**Task to carry out:**
Leaving out all pictures, return exactly the lines from the one that contains "Bővített kereső…" through the end of the data below.

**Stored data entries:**
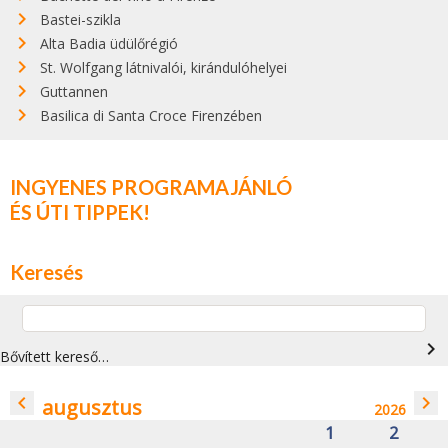
Bastei-szikla
Alta Badia üdülőrégió
St. Wolfgang látnivalói, kirándulóhelyei
Guttannen
Basilica di Santa Croce Firenzében
INGYENES PROGRAMAJÁNLÓ
ÉS ÚTI TIPPEK!
Keresés
navigate_next
Bővített kereső…
navigate_before
navigate_next
augusztus
2026
1
2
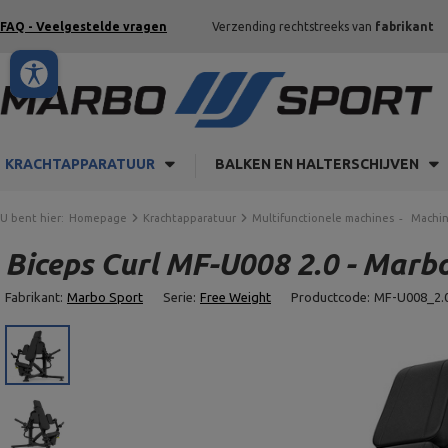
FAQ - Veelgestelde vragen
Verzending rechtstreeks van
fabrikant
KRACHTAPPARATUUR
BALKEN EN HALTERSCHIJVEN
U bent hier:
Homepage
Krachtapparatuur
Multifunctionele machines
Machin
Biceps Curl MF-U008 2.0 - Marb
Fabrikant:
Marbo Sport
Serie:
Free Weight
Productcode:
MF-U008_2.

**Solution for this problem:**
Bővített kereső…
navigate_before
navigate_next
augusztus
2026
1
2
FAQ - Veelgestelde vragen
Verzending rechtstreeks van
fabrikant
KRACHTAPPARATUUR
BALKEN EN HALTERSCHIJVEN
U bent hier:
Homepage
Krachtapparatuur
Multifunctionele machines
Machin
Biceps Curl MF-U008 2.0 - Marb
Fabrikant:
Marbo Sport
Serie:
Free Weight
Productcode:
MF-U008_2.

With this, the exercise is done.